Understand Your Contract Partner’s Approach to Regulatory
Quality should always matter to your CRO, CMO or supplier – beyond the scope of audits and inspections. A reliable CMO should be able to point to a proud history of regulatory success, coupled with commercial success (always a focus). Emphasizing quality shouldn’t be a catchphrase during inspections – quality should be the core emphasis of the organization you choose to commercialize your product.
Neuland has found the Three Steps to a Successful FDA Quality Audit are:
1. Implementing Quality Early in Product Development
At Neuland, we have a fully-equipped R&D facility that develops process and analytical methods. We also have an experienced team dedicated to technology transfer from R&D through manufacturing. And regardless of the manufacturing stage, all products are produced in-line with the Company’s quality system (per ICH Q-7) to maintain quality consistency at every stage of drug development and commercialization. It’s crucial that a contracting organization implements quality measures early in product development to reduce the likelihood of delays or regulatory difficulties at later stages.
2. Building Strong Client Communications
Pharma companies have very real concerns about the costs, timelines and infrastructure requirements of their products and candidates. A contract partner should perform risk assessments for each product and communicate clearly with clients to develop strategies to reduce quality-related risks.

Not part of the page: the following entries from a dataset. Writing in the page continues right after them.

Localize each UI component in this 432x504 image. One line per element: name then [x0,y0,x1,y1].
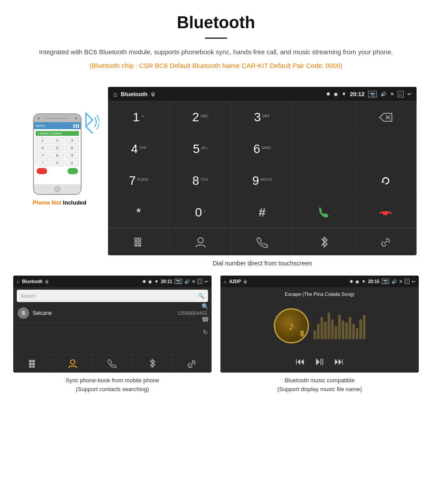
phone-add-contacts: + Add to Contacts [36,131,79,136]
phone-key-9: 9 [65,152,79,159]
music-caption: Bluetooth music compatible (Support disp… [277,376,362,393]
key-empty-4 [293,165,355,197]
music-sig-icon: ▼ [361,279,366,284]
key-3[interactable]: 3DEF [231,101,293,133]
phone-included-text: Included [63,199,86,206]
key-5[interactable]: 5JKL [170,133,231,165]
pb-home-icon: ⌂ [17,279,19,284]
phone-key-3: 3 [65,137,79,144]
pb-content: Search 🔍 S Seicane 13566664466 🔍 ☎ ↻ [13,287,212,373]
phone-signal: ▐▐▐ [72,124,79,127]
pb-bottom-bar [13,355,212,373]
dial-bottom-phone[interactable] [231,229,293,255]
key-6[interactable]: 6MNO [231,133,293,165]
pb-bottom-phone[interactable] [93,355,132,373]
key-backspace[interactable] [355,101,417,133]
key-end-call[interactable] [355,197,417,228]
phone-home-button [54,186,60,192]
pb-bottom-grid[interactable] [13,355,53,373]
phone-key-1: 1 [36,137,49,144]
dial-bottom-link[interactable] [355,229,417,255]
key-2[interactable]: 2ABC [170,101,231,133]
dial-caption: Dial number direct from touchscreen [212,260,312,267]
loc-icon: ◉ [334,91,338,97]
pb-time: 20:11 [161,279,172,284]
eq-bar [352,324,355,339]
svg-rect-18 [29,363,32,366]
svg-marker-0 [380,113,392,121]
header-section: Bluetooth Integrated with BC6 Bluetooth … [0,0,432,87]
music-bt-icon: ✱ [350,279,353,284]
music-cam-icon: 📷 [382,279,389,284]
dial-bottom-bluetooth[interactable] [293,229,355,255]
eq-bar [324,321,327,339]
key-call[interactable] [293,197,355,228]
pb-title: Bluetooth [22,279,43,284]
pb-side-icons: 🔍 ☎ ↻ [199,300,212,338]
key-7[interactable]: 7PQRS [108,165,170,197]
status-right: ✱ ◉ ▼ 20:12 📷 🔊 ✕ □ ↩ [326,91,411,97]
svg-rect-19 [32,363,35,366]
prev-button[interactable]: ⏮ [295,356,305,367]
description-text: Integrated with BC6 Bluetooth module, su… [26,47,406,57]
music-loc-icon: ◉ [355,279,359,284]
svg-point-22 [71,360,75,364]
key-hash[interactable]: # [231,197,293,228]
key-0[interactable]: 0+ [170,197,231,228]
music-status-left: ⌂ A2DP ψ [224,279,247,284]
pb-bottom-contacts[interactable] [53,355,93,373]
status-time: 20:12 [350,91,365,97]
bluetooth-waves-icon [79,109,99,138]
phone-key-8: 8 [50,152,64,159]
music-status-right: ✱ ◉ ▼ 20:15 📷 🔊 ✕ □ ↩ [350,279,415,284]
back-icon: ↩ [407,91,411,97]
phone-key-5: 5 [50,145,64,151]
eq-bar [342,321,344,339]
pb-side-call[interactable]: ☎ [199,313,212,326]
phone-dot-1 [37,117,40,119]
x-icon: ✕ [390,91,394,97]
eq-bar [363,315,365,339]
phone-not-text: Phone Not [33,199,63,206]
dial-bottom-contacts[interactable] [170,229,231,255]
key-refresh[interactable] [355,165,417,197]
pb-contact-row: S Seicane 13566664466 [13,304,212,323]
page-title: Bluetooth [26,13,406,32]
phone-end-btn [37,168,47,174]
pb-x-icon: ✕ [192,279,195,284]
bottom-row: ⌂ Bluetooth ψ ✱ ◉ ▼ 20:11 📷 🔊 ✕ □ ↩ [0,267,432,402]
phone-carrier: MOTO [36,124,45,127]
play-pause-button[interactable]: ⏯ [314,355,325,368]
pb-side-search[interactable]: 🔍 [199,300,212,313]
key-star[interactable]: * [108,197,170,228]
pb-status-bar: ⌂ Bluetooth ψ ✱ ◉ ▼ 20:11 📷 🔊 ✕ □ ↩ [13,276,212,287]
music-title: A2DP [229,279,241,284]
phone-not-included-label: Phone Not Included [33,199,86,206]
pb-search-bar[interactable]: Search 🔍 [17,290,208,302]
dial-screen-container: ⌂ Bluetooth ψ ✱ ◉ ▼ 20:12 📷 🔊 ✕ □ ↩ [106,87,419,267]
key-8[interactable]: 8TUV [170,165,231,197]
svg-point-14 [198,238,203,243]
phone-key-star: * [36,160,49,166]
dial-bottom-grid[interactable] [108,229,170,255]
svg-rect-16 [32,360,35,362]
key-4[interactable]: 4GHI [108,133,170,165]
music-win-icon: □ [405,279,410,284]
music-status-bar: ⌂ A2DP ψ ✱ ◉ ▼ 20:15 📷 🔊 ✕ □ ↩ [220,276,419,287]
bt-icon: ✱ [326,91,330,97]
key-1[interactable]: 1∿ [108,101,170,133]
pb-bottom-link[interactable] [172,355,212,373]
home-icon: ⌂ [113,90,117,98]
pb-side-refresh[interactable]: ↻ [199,326,212,338]
pb-usb-icon: ψ [45,279,48,284]
key-9[interactable]: 9WXYZ [231,165,293,197]
wifi-icon: ▼ [342,91,346,97]
music-x-icon: ✕ [399,279,402,284]
next-button[interactable]: ⏭ [334,356,344,367]
music-screenshot: ⌂ A2DP ψ ✱ ◉ ▼ 20:15 📷 🔊 ✕ □ ↩ E [220,276,419,373]
music-back-icon: ↩ [412,279,415,284]
title-divider [205,37,227,39]
vol-icon: 🔊 [380,91,387,97]
phone-key-6: 6 [65,145,79,151]
pb-bottom-bluetooth[interactable] [133,355,172,373]
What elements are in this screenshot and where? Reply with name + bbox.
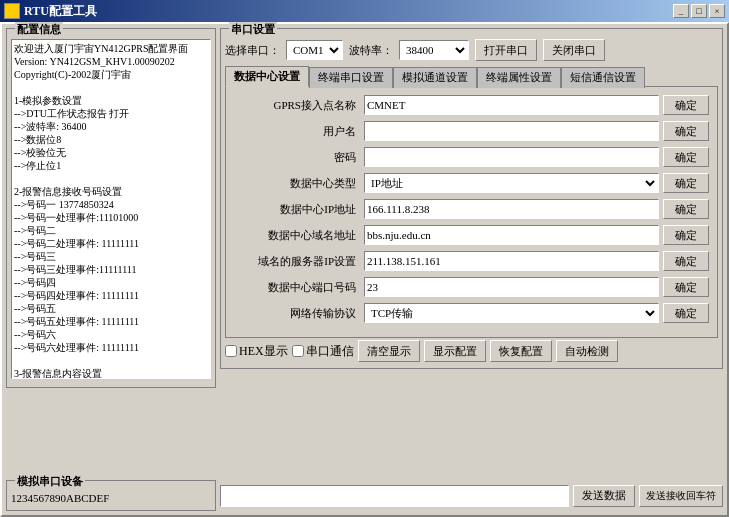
username-confirm-button[interactable]: 确定 <box>663 121 709 141</box>
dns-input[interactable] <box>364 251 659 271</box>
dc-domain-label: 数据中心域名地址 <box>234 228 364 243</box>
dc-type-row: 数据中心类型 IP地址域名 确定 <box>234 173 709 193</box>
dc-type-label: 数据中心类型 <box>234 176 364 191</box>
dc-ip-label: 数据中心IP地址 <box>234 202 364 217</box>
dc-type-select[interactable]: IP地址域名 <box>364 173 659 193</box>
password-label: 密码 <box>234 150 364 165</box>
close-button[interactable]: × <box>709 4 725 18</box>
bottom-area: 模拟串口设备 1234567890ABCDEF 发送数据 发送接收回车符 <box>2 478 727 515</box>
send-input[interactable] <box>220 485 569 507</box>
send-data-button[interactable]: 发送数据 <box>573 485 635 507</box>
password-row: 密码 确定 <box>234 147 709 167</box>
dc-domain-row: 数据中心域名地址 确定 <box>234 225 709 245</box>
tab-sms[interactable]: 短信通信设置 <box>561 67 645 88</box>
serial-comm-checkbox[interactable] <box>292 345 304 357</box>
window-title: RTU配置工具 <box>24 3 97 20</box>
clear-button[interactable]: 清空显示 <box>358 340 420 362</box>
dns-label: 域名的服务器IP设置 <box>234 254 364 269</box>
username-label: 用户名 <box>234 124 364 139</box>
gprs-input[interactable] <box>364 95 659 115</box>
tab-data-center[interactable]: 数据中心设置 <box>225 66 309 87</box>
serial-top-row: 选择串口： COM1COM2COM3 波特率： 38400960019200 打… <box>225 39 718 61</box>
show-config-button[interactable]: 显示配置 <box>424 340 486 362</box>
minimize-button[interactable]: _ <box>673 4 689 18</box>
left-panel: 配置信息 <box>6 28 216 474</box>
send-recv-button[interactable]: 发送接收回车符 <box>639 485 723 507</box>
port-device-group: 模拟串口设备 1234567890ABCDEF <box>6 480 216 511</box>
tab-terminal-prop[interactable]: 终端属性设置 <box>477 67 561 88</box>
net-proto-label: 网络传输协议 <box>234 306 364 321</box>
tab-content-data-center: GPRS接入点名称 确定 用户名 确定 密码 确定 <box>225 86 718 338</box>
dns-confirm-button[interactable]: 确定 <box>663 251 709 271</box>
serial-comm-label: 串口通信 <box>306 343 354 360</box>
serial-settings-title: 串口设置 <box>229 22 277 37</box>
config-info-title: 配置信息 <box>15 22 63 37</box>
gprs-label: GPRS接入点名称 <box>234 98 364 113</box>
dc-domain-confirm-button[interactable]: 确定 <box>663 225 709 245</box>
title-bar-buttons: _ □ × <box>673 4 725 18</box>
port-select[interactable]: COM1COM2COM3 <box>286 40 343 60</box>
port-label: 选择串口： <box>225 43 280 58</box>
baud-label: 波特率： <box>349 43 393 58</box>
serial-comm-checkbox-label: 串口通信 <box>292 343 354 360</box>
password-confirm-button[interactable]: 确定 <box>663 147 709 167</box>
baud-select[interactable]: 38400960019200 <box>399 40 469 60</box>
dc-ip-input[interactable] <box>364 199 659 219</box>
open-port-button[interactable]: 打开串口 <box>475 39 537 61</box>
dc-port-input[interactable] <box>364 277 659 297</box>
bottom-bar: HEX显示 串口通信 清空显示 显示配置 恢复配置 自动检测 <box>225 338 718 364</box>
right-panel: 串口设置 选择串口： COM1COM2COM3 波特率： 38400960019… <box>220 28 723 474</box>
content-area: 配置信息 串口设置 选择串口： COM1COM2COM3 波特率： 384009… <box>2 24 727 478</box>
restore-config-button[interactable]: 恢复配置 <box>490 340 552 362</box>
hex-label: HEX显示 <box>239 343 288 360</box>
dc-port-row: 数据中心端口号码 确定 <box>234 277 709 297</box>
hex-checkbox[interactable] <box>225 345 237 357</box>
maximize-button[interactable]: □ <box>691 4 707 18</box>
port-device-text: 1234567890ABCDEF <box>11 492 109 504</box>
tab-strip: 数据中心设置 终端串口设置 模拟通道设置 终端属性设置 短信通信设置 <box>225 65 718 86</box>
username-row: 用户名 确定 <box>234 121 709 141</box>
net-proto-confirm-button[interactable]: 确定 <box>663 303 709 323</box>
dns-row: 域名的服务器IP设置 确定 <box>234 251 709 271</box>
password-input[interactable] <box>364 147 659 167</box>
main-window: 配置信息 串口设置 选择串口： COM1COM2COM3 波特率： 384009… <box>0 22 729 517</box>
net-proto-row: 网络传输协议 TCP传输UDP传输 确定 <box>234 303 709 323</box>
dc-port-label: 数据中心端口号码 <box>234 280 364 295</box>
dc-type-confirm-button[interactable]: 确定 <box>663 173 709 193</box>
tab-terminal-port[interactable]: 终端串口设置 <box>309 67 393 88</box>
dc-ip-confirm-button[interactable]: 确定 <box>663 199 709 219</box>
title-bar: RTU配置工具 _ □ × <box>0 0 729 22</box>
close-port-button[interactable]: 关闭串口 <box>543 39 605 61</box>
hex-checkbox-label: HEX显示 <box>225 343 288 360</box>
gprs-confirm-button[interactable]: 确定 <box>663 95 709 115</box>
dc-port-confirm-button[interactable]: 确定 <box>663 277 709 297</box>
auto-detect-button[interactable]: 自动检测 <box>556 340 618 362</box>
tab-simulate-channel[interactable]: 模拟通道设置 <box>393 67 477 88</box>
net-proto-select[interactable]: TCP传输UDP传输 <box>364 303 659 323</box>
port-device-title: 模拟串口设备 <box>15 474 85 489</box>
config-text-area[interactable] <box>11 39 211 379</box>
app-icon <box>4 3 20 19</box>
serial-settings-group: 串口设置 选择串口： COM1COM2COM3 波特率： 38400960019… <box>220 28 723 369</box>
username-input[interactable] <box>364 121 659 141</box>
send-area: 发送数据 发送接收回车符 <box>220 485 723 507</box>
dc-domain-input[interactable] <box>364 225 659 245</box>
dc-ip-row: 数据中心IP地址 确定 <box>234 199 709 219</box>
config-info-group: 配置信息 <box>6 28 216 388</box>
gprs-row: GPRS接入点名称 确定 <box>234 95 709 115</box>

3. Maintaining Quality as an Organization
As I mentioned earlier, quality doesn’t end when the inspection does. Any Out-Of-Specifications (OOS) should be fully investigated, and appropriate CAPA (Corrective Actions & Preventative Actions) must be developed and implemented. Process and cleaning validation needs to be performed on each product as per APIC guidelines, and support for regulatory or DMF queries should be provided.
How much emphasis does your company place on quality and regulatory excellence when selecting a contract research or manufacturing partner?